However, for international movie markets, it is worth noting that both Box Office Mojo and The Numbers only predominantly provide weekend box office sales data. These sources do not disclose detailed information regarding the number of theatres operational on the dates of movie releases or accurate debut dates. This limitation in data necessitates a focus on the change in box office performance as the principal metric for our international analysis. Following Edmans, Garcia, and Norli (2007) and Edmans et al. (2022), we incorporate the MSCI world market return in our panel regression analyses.

3.5 Other data

For the validation tests, we use established mood and investor sentiment measures. Specifically, we employ the Hedonometer Happiness Index, which tracks public happiness on a daily basis using online expressions from Twitter. Constructed using the hedonometer algorithm by Dodds et al. (2011), the index ranges from one to nine, with one indicating extremely negative, five neutral, and nine extremely positive.¹⁰ To better capture the impact of blockbuster movie releases on the happiness of investors, we exclude weekends and calculate weekly happiness as the average of daily happiness scores over the trading days of each week. We then deseasonalize this weekly index to account for any seasonal effects and use changes in this deseasonalized weekly happiness (Happiness) as our final measure for the validation tests. In addition, we utilize the well-established investor sentiment measures of Obaid and Pukthuanthong (2022), specifically Photo Pessimism and Text Pessimism, which are based on news photos and articles from The Wall Street Journal. These data, available from September 2008 to December 2019, are collected from Kuntara Pukthuanthong’s website. Similarly, we define weekly Photo Pessimism (Photo_pes) and Text Pessimism (Text_pes) as the average of the daily pessimism scores over the trading days within a given week. Higher values of these pessimism indices indicate lower investor sentiment.

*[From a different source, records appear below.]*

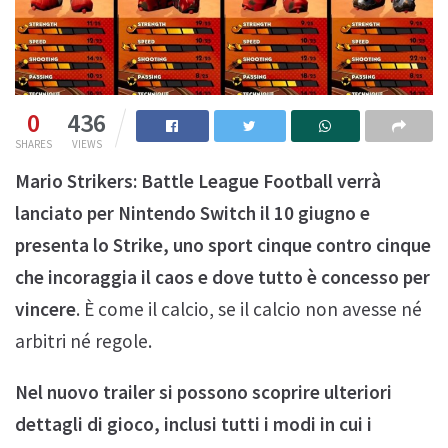
0
436
SHARES
VIEWS
Mario Strikers: Battle League Football verrà
lanciato per Nintendo Switch il 10 giugno e
presenta lo Strike, uno sport cinque contro cinque
che incoraggia il caos e dove tutto è concesso per
vincere
. È come il calcio, se il calcio non avesse né
arbitri né regole.
Nel nuovo trailer si possono scoprire ulteriori
dettagli di gioco, inclusi tutti i modi in cui i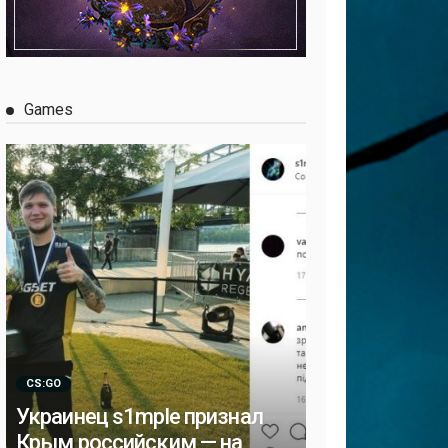
Games
CS:GO
Украинец s1mple признал
Крым российским — на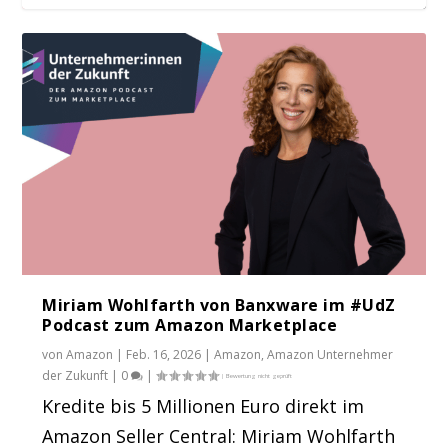
Miriam Wohlfarth von Banxware im #UdZ
Podcast zum Amazon Marketplace
von
Amazon
|
Feb. 16, 2026
|
Amazon
,
Amazon Unternehmer
der Zukunft
|
0
|
Kredite bis 5 Millionen Euro direkt im
Amazon Seller Central: Miriam Wohlfarth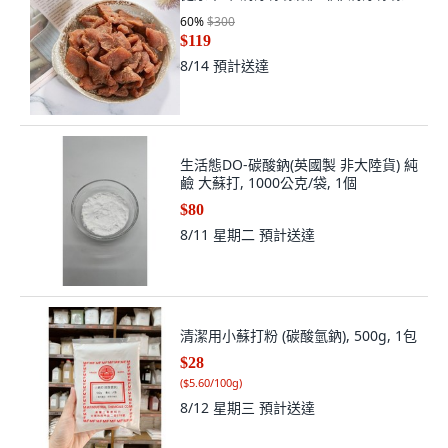
60
%
$300
$119
8/14
預計送達
生活態DO-碳酸鈉(英國製 非大陸貨) 純
鹼 大蘇打, 1000公克/袋, 1個
$80
8/11 星期二
預計送達
清潔用小蘇打粉 (碳酸氫鈉), 500g, 1包
$28
(
$5.60/100g
)
8/12 星期三
預計送達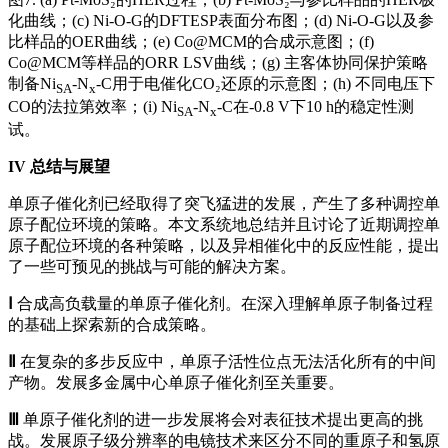
化曲线；(c) Ni-O-G的DFTESP表面分布图；(d) Ni-O-G以及参
比样品的OER曲线；(e) Co@MCM的合成示意图；(f)
Co@MCM等样品的ORR LSV曲线；(g) 主客体协同保护策略
制备Ni
-N
-C用于电催化CO₂还原的示意图；(h) 不同电压下
SA
x
CO的法拉第效率；(i) Ni
-N
-C在-0.8 V下10 h的稳定性测
SA
x
试。
IV
总结与展望
单原子催化剂已经取得了突飞猛进的发展，产生了多种调控单
原子配位环境的策略。本文系统地总结并且讨论了近期调控单
原子配位环境的各种策略，以及异相催化中的反应性能，提出
了一些可预见的挑战与可能的解决方案。
Ⅰ
合成高负载量的单原子催化剂。在深入理解单原子制备过程
的基础上探索新的合成策略。
Ⅱ
在复杂的多步反应中，单原子活性位点无法活化所有的中间
产物。发展多金属中心单原子催化剂至关重要。
Ⅲ
单原子催化剂的进一步发展将会对表征技术提出更高的挑
战。发展原子级分辨率的电镜技术来区分不同的重原子和氢原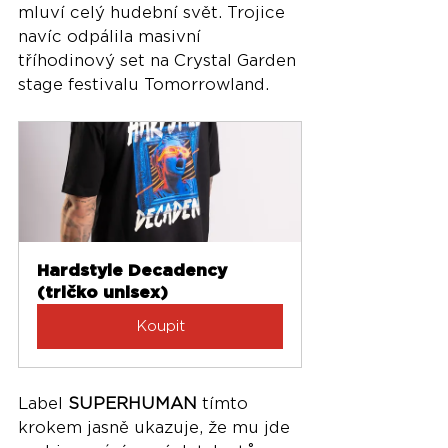
mluví celý hudební svět. Trojice 
navíc odpálila masivní 
tříhodinový set na Crystal Garden 
stage festivalu Tomorrowland.
Hardstyle Decadency 
(tričko unisex)
Koupit
Label 
SUPERHUMAN
 tímto 
krokem jasně ukazuje, že mu jde 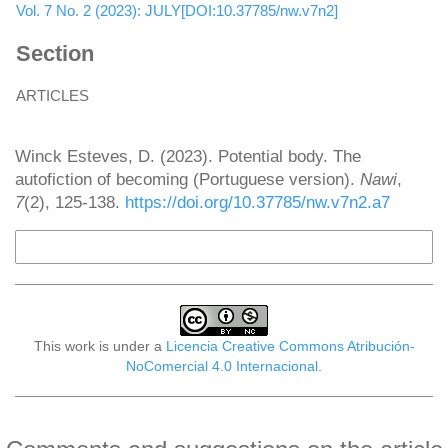
Vol. 7 No. 2 (2023): JULY[DOI:10.37785/nw.v7n2]
Section
ARTICLES
How to Cite
Winck Esteves, D. (2023). Potential body. The
autofiction of becoming (Portuguese version).
Nawi
,
7
(2), 125-138.
https://doi.org/10.37785/nw.v7n2.a7
More Citation Formats
This work is under a
Licencia Creative Commons Atribución-
NoComercial 4.0 Internacional
.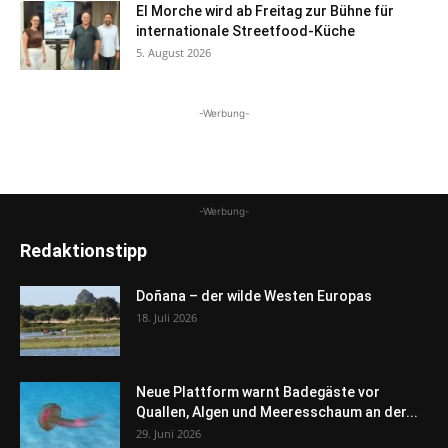
El Morche wird ab Freitag zur Bühne für
internationale Streetfood-Küche
5. August 2026
-Werbung-
-Werbung-
Redaktionstipp
Doñana – der wilde Westen Europas
18. Juli 2026
Neue Plattform warnt Badegäste vor
Quallen, Algen und Meeresschaum an der...
29. Juni 2026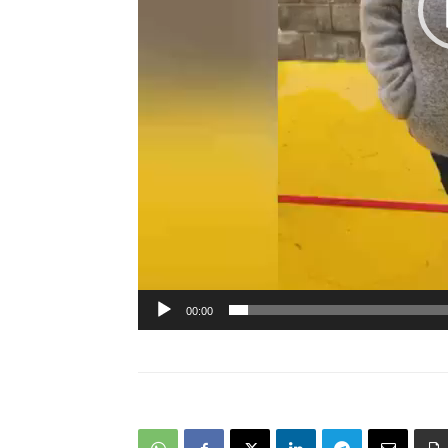
00:00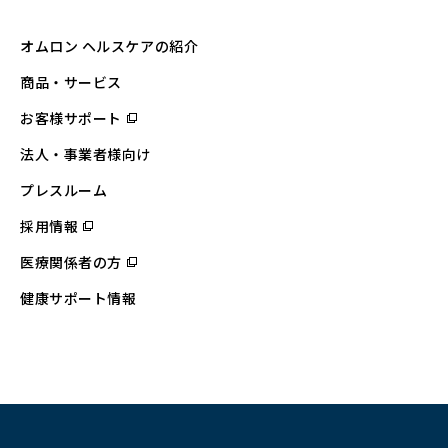
オムロン ヘルスケアの紹介
商品・サービス
お客様サポート
（別
ウ
ィ
法人・事業者様向け
ン
ド
ウ
プレスルーム
で
開
採用情報
（別
く）
ウ
ィ
医療関係者の方
（別
ン
ウ
ド
ィ
ウ
健康サポート情報
ン
で
ド
開
ウ
く）
で
開
く）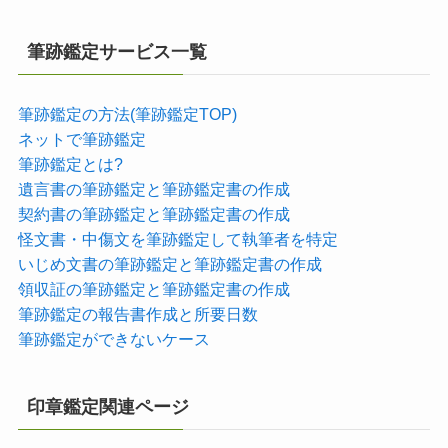
筆跡鑑定サービス一覧
筆跡鑑定の方法(筆跡鑑定TOP)
ネットで筆跡鑑定
筆跡鑑定とは?
遺言書の筆跡鑑定と筆跡鑑定書の作成
契約書の筆跡鑑定と筆跡鑑定書の作成
怪文書・中傷文を筆跡鑑定して執筆者を特定
いじめ文書の筆跡鑑定と筆跡鑑定書の作成
領収証の筆跡鑑定と筆跡鑑定書の作成
筆跡鑑定の報告書作成と所要日数
筆跡鑑定ができないケース
印章鑑定関連ページ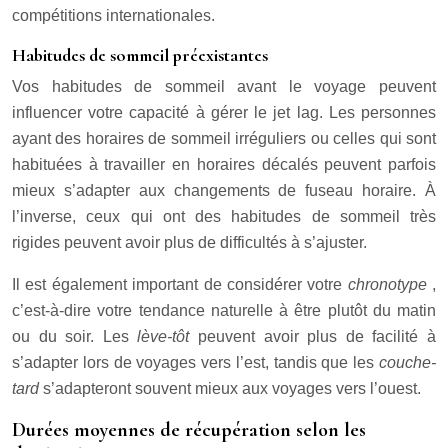
compétitions internationales.
Habitudes de sommeil préexistantes
Vos habitudes de sommeil avant le voyage peuvent
influencer votre capacité à gérer le jet lag. Les personnes
ayant des horaires de sommeil irréguliers ou celles qui sont
habituées à travailler en horaires décalés peuvent parfois
mieux s’adapter aux changements de fuseau horaire. À
l’inverse, ceux qui ont des habitudes de sommeil très
rigides peuvent avoir plus de difficultés à s’ajuster.
Il est également important de considérer votre
chronotype
,
c’est-à-dire votre tendance naturelle à être plutôt du matin
ou du soir. Les
lève-tôt
peuvent avoir plus de facilité à
s’adapter lors de voyages vers l’est, tandis que les
couche-
tard
s’adapteront souvent mieux aux voyages vers l’ouest.
Durées moyennes de récupération selon les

Considering that stock market return predictability may be driven by information associated with economic fundamentals and business cycles, we include six widely studied economic variables in our predictive regressions for comparison: price–earnings ratio, PE, defined as the difference between the log of prices and the log of earnings on the S&P 500 index; dividend–payout ratio, DE, defined as the difference between the log of dividends and the log of earnings on the S&P 500 index; term spread, TMS, calculated as the long-term yield minus the T-bill rate; default yield spread, DFY, defined as the difference between BAA- and AAA-rated bond yields; consumption–wealth ratio, CAY, as defined in Lettau and Ludvigson (2001); cyclically adjusted price-to-earnings ratio, CAPE, developed by Robert Shiller. The data for calculating weekly PE and DE are sourced from Bloomberg, while data for TMS and DFY are obtained from the Federal Reserve Bank of St Louis. CAY and CAPE data are available from Martin Lettau’s website and Shiller’s Data website, respectively.

To ensure the robustness of our findings, we compare our movie measures with three high-frequency predictors. The first two are market sentiment indices: the AAII Sentiment Survey (SENT^AAII), which we obtained from the American Association of Individual Investors’ (AAII) website (https://www.aaii.com/sentimentsurvey/sent_results), and the Financial Advisors’ Sentiment (SENT^advisor), sourced from Investors Intelligence.

Additionally, we consider weather conditions as another comparable weekly predictor, acknowledging the prior literature that suggests cloud cover impacts mood (Hirshleifer and Shumway 2003; Goetzmann et al. 2015). Climatological data, inclusive of hourly weather observations since 2000, were retrieved from the National Oceanic and Atmospheric Administration’s (NOAA) website.¹¹ In line with Edmans et al. (2022), we focus on hourly sky conditions reported by various weather stations across the USA. Each weather station reports cloud cover on a scale from 0 (clear sky) to 8 (overcast sky). Following Goetzmann et al. (2015), we calculate the average daily cloud cover by aggregating hourly values from 6 am to 12 pm. To remove seasonal effects, we adjust the daily cloud cover by subtracting the weekly average as in Hirshleifer and Shumway (2003). The average daily change in deseasonalized cloud cover within a week (ΔDCC) serves as our proxy for weekly weather conditions.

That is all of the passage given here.